The invoice relates to an overseas, web-based trade mark publication service. It is not connected to the Intellectual Property Office of New Zealand (IPONZ). The invoice does not make clear that the recipient does not have to pay for the services.

06 May 2016

Medicalisation

'The Harmless Psychopath: Legal Debates Promoting the Decriminalization of Sodomy in the United States' by Marie-Amelie George in (2015) 24 Journal of the History of Sexuality 225 comments
Sexual psychopath statutes, under which courts committed individuals charged with or convicted of certain crimes, typically sex offenses, to psychiatric institutions, proliferated in the United States between the late 1930s and early 1960s. Twenty-nine states and the District of Columbia enacted versions of these statutes in response to a sex-crime panic that swept the nation after a wave of publicity about violent sex crimes committed against children. While the statutes varied widely in terms of the crimes that triggered the laws’ application and in their definitions of sexual psychopathy, they were almost always applied to men convicted of consensual sodomy and were used to commit homosexual men to institutions. However, in 1955 -- only four years after the rush to enact sexual psychopath laws ended -- the American Law Institute (ALI) voted to exclude consensual sodomy from its Model Penal Code (MPC), indicating that consensual sodomy was not a criminal matter. Therefore, in a very short period, a group of influential legal thinkers had moved consensual homosexual activity from a sign of possible pathology to a legally benign, albeit still immoral, practice. The MPC, a model criminal statute aimed at stimulating penal law reform throughout the United States, became highly influential in legislative efforts to revise state criminal codes, leading twenty-two states to repeal their sodomy statutes by 1978. 
This article explains how American law evolved from the widespread implementation of sexual psychopath statutes to the decriminalization of sodomy, arguing that this shift emerged out of debates around sexual psychopath laws and Alfred Kinsey’s reports on male and female sexual behavior, which questioned many of the assumptions underlying both sexual psychopath statutes and criminal code provisions on consensual sodomy.
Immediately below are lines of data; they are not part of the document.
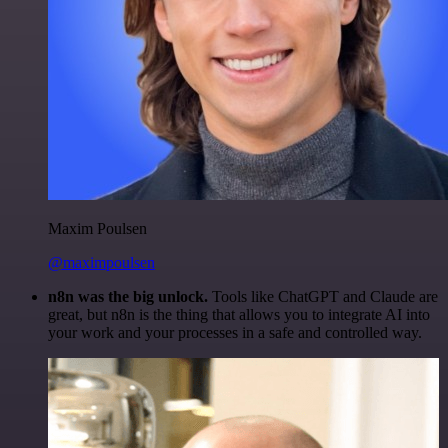
Maxim Poulsen
@maximpoulsen
n8n was the big unlock.
Tools like ChatGPT and Claude are
great, but n8n is the thing that allows you to integrate AI into
your work and your processes in a safe and controlled way.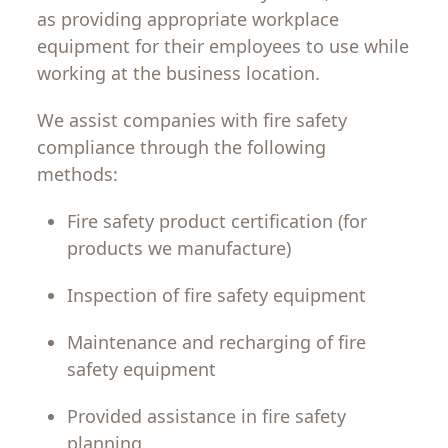
as
providing
appropriate
workplace
equipment
for
their
employees
to
use
while
working
at
the
business
location
.
We
assist
companies
with
fire
safety
compliance
through
the
following
methods
:
Fire
safety
product
certification
(
for
products
we
manufacture
)
Inspection
of
fire
safety
equipment
Maintenance
and
recharging
of
fire
safety
equipment
Provided
assistance
in
fire
safety
planning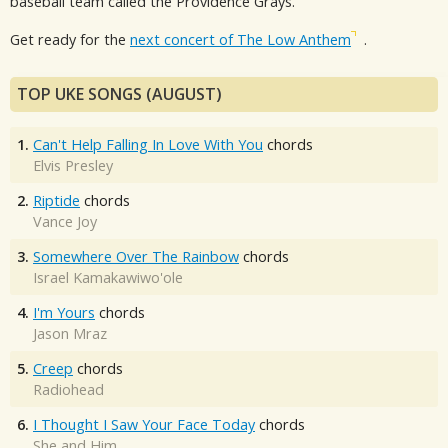
baseball team called the Providence Grays.
Get ready for the
next concert of The Low Anthem
.
TOP UKE SONGS (AUGUST)
1.
Can't Help Falling In Love With You
chords
Elvis Presley
2.
Riptide
chords
Vance Joy
3.
Somewhere Over The Rainbow
chords
Israel Kamakawiwo'ole
4.
I'm Yours
chords
Jason Mraz
5.
Creep
chords
Radiohead
6.
I Thought I Saw Your Face Today
chords
She and Him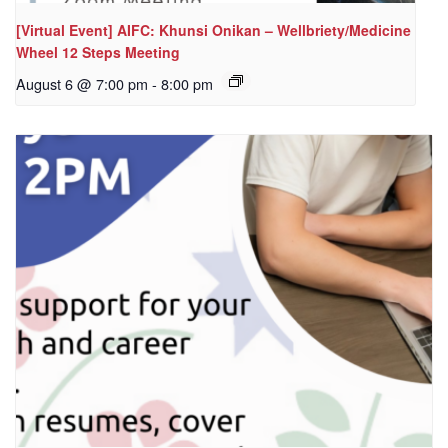
[Virtual Event] AIFC: Khunsi Onikan – Wellbriety/Medicine
Wheel 12 Steps Meeting
August 6 @ 7:00 pm
-
8:00 pm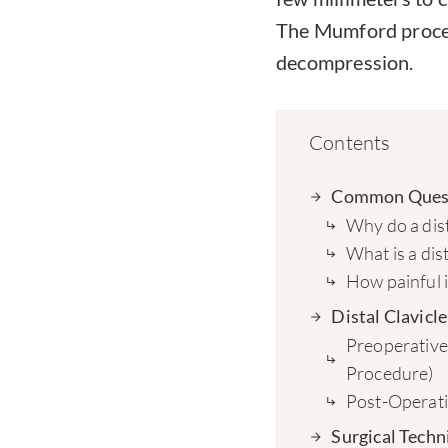
The Mumford proced
decompression.
Contents
Common Questi
Why do a dist
What is a dist
How painful 
Distal Clavic
Preoperative 
Procedure)
Post-Operativ
Surgical Techn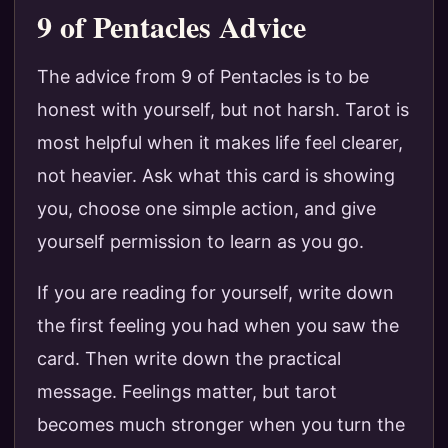
9 of Pentacles Advice
The advice from 9 of Pentacles is to be
honest with yourself, but not harsh. Tarot is
most helpful when it makes life feel clearer,
not heavier. Ask what this card is showing
you, choose one simple action, and give
yourself permission to learn as you go.
If you are reading for yourself, write down
the first feeling you had when you saw the
card. Then write down the practical
message. Feelings matter, but tarot
becomes much stronger when you turn the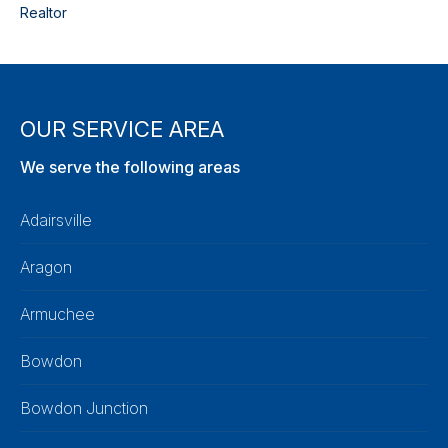
Realtor
OUR SERVICE AREA
We serve the following areas
Adairsville
Aragon
Armuchee
Bowdon
Bowdon Junction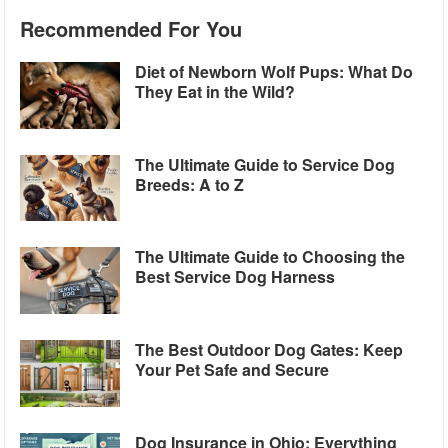
Recommended For You
Diet of Newborn Wolf Pups: What Do
They Eat in the Wild?
The Ultimate Guide to Service Dog
Breeds: A to Z
The Ultimate Guide to Choosing the
Best Service Dog Harness
The Best Outdoor Dog Gates: Keep
Your Pet Safe and Secure
Dog Insurance in Ohio: Everything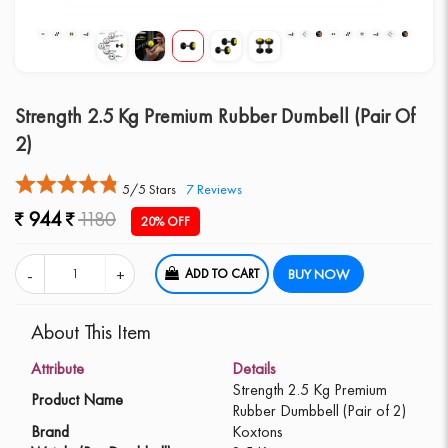
Strength 2.5 Kg Premium Rubber Dumbell (Pair Of
2)
5/5 Stars
7
Reviews
944
1180
20% OFF
ADD TO CART
BUY NOW
About This Item
Attribute
Details
Strength 2.5 Kg Premium
Product Name
Rubber Dumbbell (Pair of 2)
Brand
Koxtons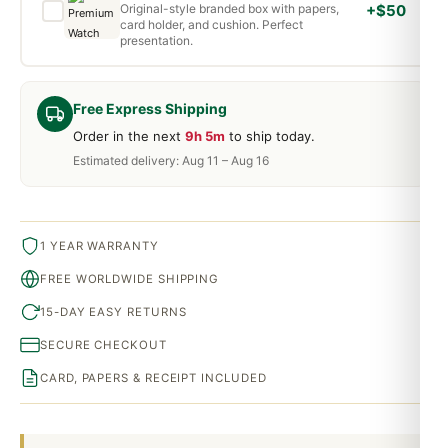
Original-style branded box with papers,
+$50
card holder, and cushion. Perfect
presentation.
Free Express Shipping
Order in the next
9h 5m
to ship today.
Estimated delivery: Aug 11 – Aug 16
1 YEAR WARRANTY
FREE WORLDWIDE SHIPPING
15-DAY EASY RETURNS
SECURE CHECKOUT
CARD, PAPERS & RECEIPT INCLUDED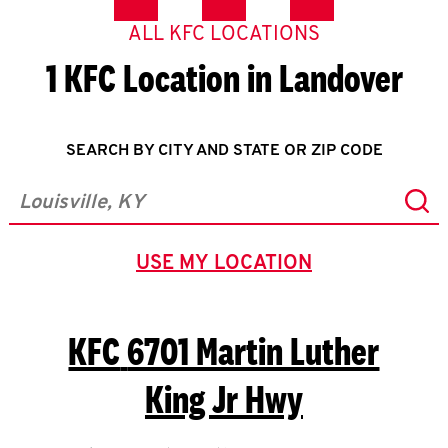
ALL KFC LOCATIONS
1 KFC Location in Landover
SEARCH BY CITY AND STATE OR ZIP CODE
Sub
City, State/Province, Zip or City & Country
USE MY LOCATION
GEOLOCATE.
KFC
6701 Martin Luther
King Jr Hwy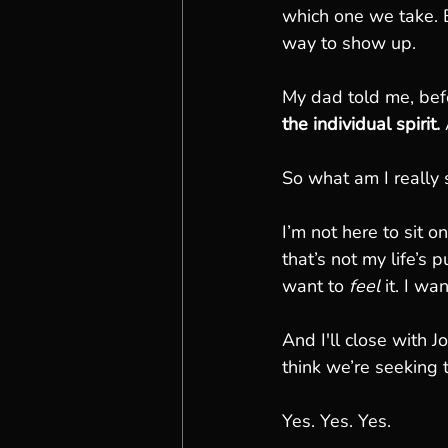
which one we take. B
way to show up.
My dad told me, bef
the individual spirit. 
So what am I really 
I’m not here to sit 
that’s not my life’s
want to 
feel
 it. I wan
And I'll close with 
think we’re seeking t
Yes. Yes. Yes.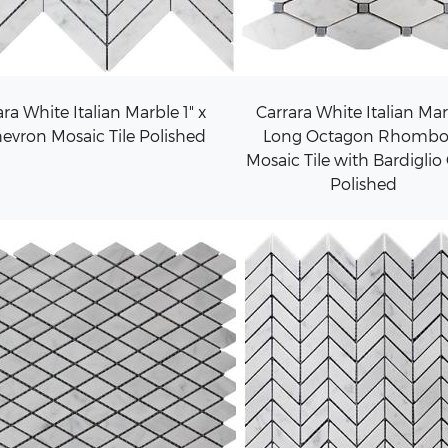
ra White Italian Marble 1" x
Carrara White Italian Ma
hevron Mosaic Tile Polished
Long Octagon Rhombo
Mosaic Tile with Bardiglio
Polished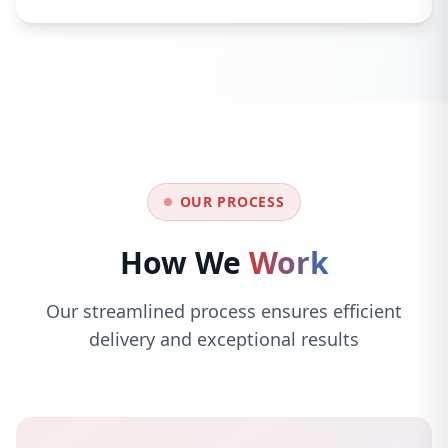
OUR PROCESS
How We
Work
Our streamlined process ensures efficient
delivery and exceptional results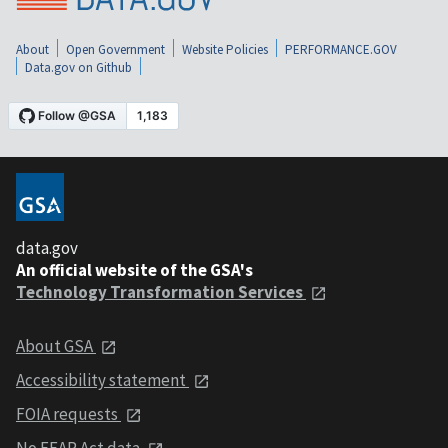
About
Open Government
Website Policies
PERFORMANCE.GOV
Data.gov on Github
data.gov
An official website of the GSA's
Technology Transformation Services
About GSA
Accessibility statement
FOIA requests
No FEAR Act data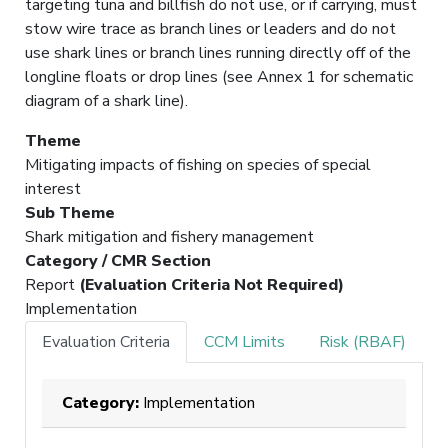
targeting tuna and billfish do not use, or if carrying, must
stow wire trace as branch lines or leaders and do not
use shark lines or branch lines running directly off of the
longline floats or drop lines (see Annex 1 for schematic
diagram of a shark line).
Theme
Mitigating impacts of fishing on species of special
interest
Sub Theme
Shark mitigation and fishery management
Category / CMR Section
Report
(Evaluation Criteria Not Required)
Implementation
Evaluation Criteria
CCM Limits
Risk (RBAF)
Category:
Implementation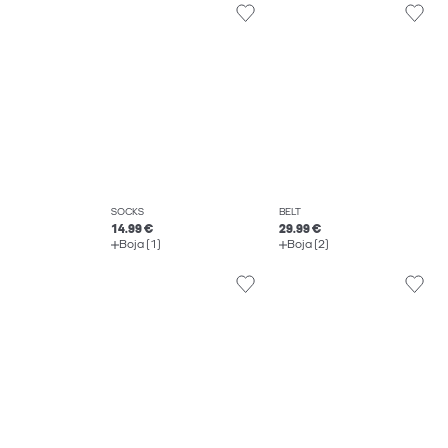
SOCKS
BELT
14.99 €
29.99 €
Boja (1)
Boja (2)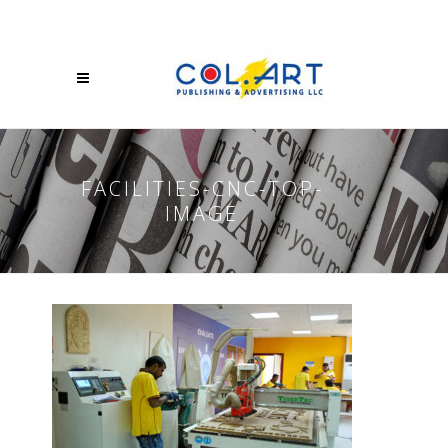
FACILITIES-CNC-TOP-
IMAGE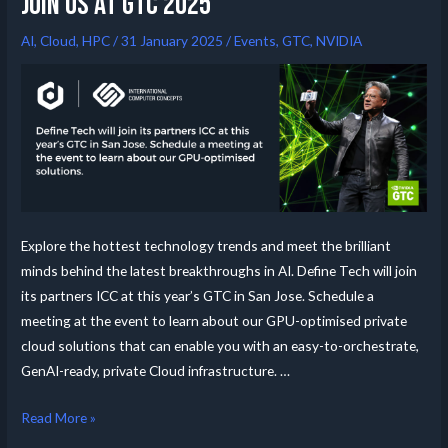
Join us at GTC 2025
AI
,
Cloud
,
HPC
/
31 January 2025
/
Events
,
GTC
,
NVIDIA
Explore the hottest technology trends and meet the brilliant
minds behind the latest breakthroughs in AI. Define Tech will join
its partners ICC at this year’s GTC in San Jose. Schedule a
meeting at the event to learn about our GPU-optimised private
cloud solutions that can enable you with an easy-to-orchestrate,
GenAI-ready, private Cloud infrastructure. …
Read More »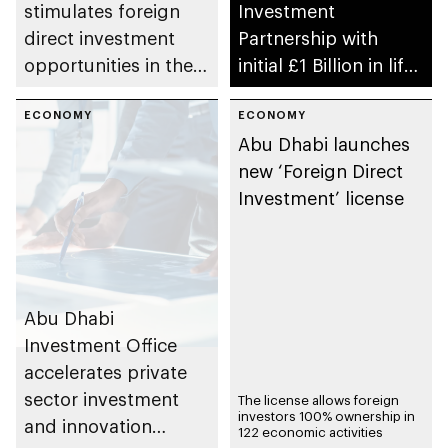
stimulates foreign
Investment
direct investment
Partnership with
opportunities in the
initial £1 Billion in life
healthcare sector
sciences
ECONOMY
ECONOMY
Abu Dhabi launches
new ‘Foreign Direct
Investment’ license
Abu Dhabi
Investment Office
accelerates private
sector investment
The license allows foreign
investors 100% ownership in
and innovation
122 economic activities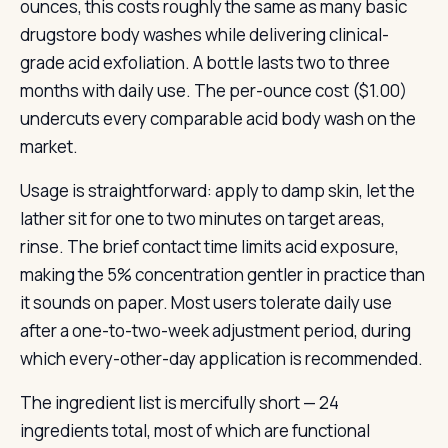
ounces, this costs roughly the same as many basic
drugstore body washes while delivering clinical-
grade acid exfoliation. A bottle lasts two to three
months with daily use. The per-ounce cost ($1.00)
undercuts every comparable acid body wash on the
market.
Usage is straightforward: apply to damp skin, let the
lather sit for one to two minutes on target areas,
rinse. The brief contact time limits acid exposure,
making the 5% concentration gentler in practice than
it sounds on paper. Most users tolerate daily use
after a one-to-two-week adjustment period, during
which every-other-day application is recommended.
The ingredient list is mercifully short — 24
ingredients total, most of which are functional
State commissions evaluating sexual psychopath laws relied on Kinsey’s data to argue that the statutory schemes were not based on scientific evidence and therefore needed to be amended or repealed. The majority of their reports commented on the inappropriateness of including consensual sodomy under the umbrella of psychopathy, thereby separating homosexuality not just from pedophilia but also from violence. Several commissions also questioned whether consensual sodomy should be criminalized at all. The sexual psychopath commission reports influenced the ALI’s decision to decriminalize sodomy, presaging and contributing to a significant change in American criminal law, as members of the MPC committee drew upon the commission debates in their arguments for the decriminalization of consensual sodomy. The state commission reports, by providing a forum for politicians and lawyers to develop and express a reformist viewpoint, created a discourse in favor of changing criminal laws on consensual sodomy. This thus article identifies the missing link between a legal regime that characterized homosexuality as psychopathy and one that adjudicated consensual homosexual sodomy as noncriminal conduct.